Letting out an ungodly long yawn, I stare down the paperwork that litters the top of my dresser. I worked magic in this apartment to give it a mature, fresh and feminine feel. A place I could hide away and forget all the bullshit and hardness of my day job. Who was I kidding? Every surface of the bright white furniture is covered with evidence of what I do. The fact is, I bring my job home. Always. It’s not about being a workaholic; it’s simply that I can’t let go of things that matter.
There’s a memory for every inch of this room. Moments when haunting evidence seemed to unveil a truth to me in the late hours when I couldn’t sleep.
I can make this room as pretty as a page out of a home décor magazine and it still wouldn’t matter.
The silk sheets rustle as I get up and that’s when I see the note on the bedside table between the alarm clock blinking 12:00 in bright red. In other words, someone in the unit tripped the fuse again. With a frustrated exhale, I check my cell phone for the time and fix the clock before reading the note Cody scribbled out for me.

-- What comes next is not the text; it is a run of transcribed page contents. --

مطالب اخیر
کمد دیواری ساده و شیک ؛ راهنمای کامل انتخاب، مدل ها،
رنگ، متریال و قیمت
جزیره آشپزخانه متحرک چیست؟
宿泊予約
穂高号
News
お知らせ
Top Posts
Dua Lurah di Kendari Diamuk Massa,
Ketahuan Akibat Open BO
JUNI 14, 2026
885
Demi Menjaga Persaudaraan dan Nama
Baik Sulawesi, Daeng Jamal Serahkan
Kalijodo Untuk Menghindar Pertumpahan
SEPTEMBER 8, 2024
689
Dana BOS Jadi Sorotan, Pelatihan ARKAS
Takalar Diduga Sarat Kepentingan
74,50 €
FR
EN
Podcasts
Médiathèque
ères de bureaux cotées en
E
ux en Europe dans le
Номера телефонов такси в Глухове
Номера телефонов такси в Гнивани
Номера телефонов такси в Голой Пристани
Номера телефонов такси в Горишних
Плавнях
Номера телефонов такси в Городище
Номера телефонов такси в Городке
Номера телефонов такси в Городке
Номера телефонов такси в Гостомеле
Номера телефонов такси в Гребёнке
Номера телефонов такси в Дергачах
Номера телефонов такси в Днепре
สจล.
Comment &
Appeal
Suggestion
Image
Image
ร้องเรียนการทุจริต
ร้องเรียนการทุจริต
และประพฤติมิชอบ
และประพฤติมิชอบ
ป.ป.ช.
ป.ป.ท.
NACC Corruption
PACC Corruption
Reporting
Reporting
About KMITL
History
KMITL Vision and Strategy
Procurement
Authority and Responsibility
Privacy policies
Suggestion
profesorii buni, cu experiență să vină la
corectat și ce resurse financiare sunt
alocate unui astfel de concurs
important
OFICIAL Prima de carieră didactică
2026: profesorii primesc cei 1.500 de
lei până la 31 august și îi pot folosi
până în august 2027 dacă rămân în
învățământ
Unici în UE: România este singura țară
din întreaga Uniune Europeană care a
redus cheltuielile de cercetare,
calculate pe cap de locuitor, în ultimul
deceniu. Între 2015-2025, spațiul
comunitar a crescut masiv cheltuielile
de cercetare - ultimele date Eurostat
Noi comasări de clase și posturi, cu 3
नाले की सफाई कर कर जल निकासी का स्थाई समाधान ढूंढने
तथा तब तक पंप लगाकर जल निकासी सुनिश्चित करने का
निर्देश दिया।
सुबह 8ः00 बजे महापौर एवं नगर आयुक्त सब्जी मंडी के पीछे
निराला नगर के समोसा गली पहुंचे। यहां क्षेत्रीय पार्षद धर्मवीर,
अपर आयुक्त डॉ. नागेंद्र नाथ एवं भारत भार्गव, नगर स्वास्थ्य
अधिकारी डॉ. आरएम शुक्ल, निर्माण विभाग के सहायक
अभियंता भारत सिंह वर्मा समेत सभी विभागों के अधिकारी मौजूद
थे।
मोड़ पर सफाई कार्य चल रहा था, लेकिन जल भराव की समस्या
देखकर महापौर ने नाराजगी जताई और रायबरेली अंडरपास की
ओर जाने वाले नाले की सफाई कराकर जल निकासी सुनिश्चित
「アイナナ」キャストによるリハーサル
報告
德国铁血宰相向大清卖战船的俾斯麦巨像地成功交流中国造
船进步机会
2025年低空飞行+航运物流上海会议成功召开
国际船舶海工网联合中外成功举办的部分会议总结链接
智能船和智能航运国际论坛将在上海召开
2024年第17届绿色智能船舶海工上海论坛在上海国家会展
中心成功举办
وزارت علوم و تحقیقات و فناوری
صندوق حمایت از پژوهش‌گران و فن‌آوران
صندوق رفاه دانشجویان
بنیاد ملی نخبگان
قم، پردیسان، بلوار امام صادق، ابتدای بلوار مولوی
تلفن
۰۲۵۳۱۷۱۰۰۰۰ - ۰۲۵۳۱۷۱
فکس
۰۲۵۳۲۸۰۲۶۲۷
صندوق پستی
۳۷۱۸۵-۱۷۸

Going to New York for a case. I’ll miss you.
Two sentences are all he wrote, but the last one leaves a smile on my face.
Opening the drawer, I slip it inside with the two others he left me.
The first:
I’m sorry about the last few days, but not about the part in your bed. Call me whenever you want. Or text. I’ll be waiting and I’ll try not to kiss you whenever some prick eye fucks you at the bar. And yes… I meant it when I said you look sexy with that silk scarf in your hair.
The second one he left is inconsequential, like this one, but I keep it anyway because it makes me smile. Nothing has changed at work between us and there haven’t been any other incidents. If Aaron or anyone else suspects we’re seeing each other, they keep it out of the gossiped conversations in the break room. Or at least they haven’t had the nerve to confront me.
My bare feet pad on the floor and I wrap the belt to my thin cotton peach robe with cream lace tight around my waist as I make my way to the kitchen. Today’s my first day off in … Lord knows how long. Coffee and then I promised myself I’d relax. Truly take a moment and read or maybe I could take my sister out to get our nails done. It’ll be a little over an hour drive for each of us, there’s a shopping mall halfway between us. It’s perfect for our get-togethers. She’s barely spoken to me since our last call. We’ve had our ups and downs but of everyone in this world she’s my rock. Only a year and four days apart, we’ve gone through life together. Everything that’s happened, every milestone and pitfall.
We fought like cats and dogs in high school and I even have a faint scar on my face from one spat where she scratched me. College came and we drifted apart for a moment; the photos on my fridge are proof of the distance. So many pictures of when we were children, then nothing of us together until I was a junior in college and her a sophomore. I went for a law degree, following my father’s path. My sister went for psychology. We studied together, partied together. We were each other’s wingwoman in every way. My mother always said we’d be best of friends and that we needed to rely on each other. It’s odd for her to say that considering her falling-out with our aunt, but she was right.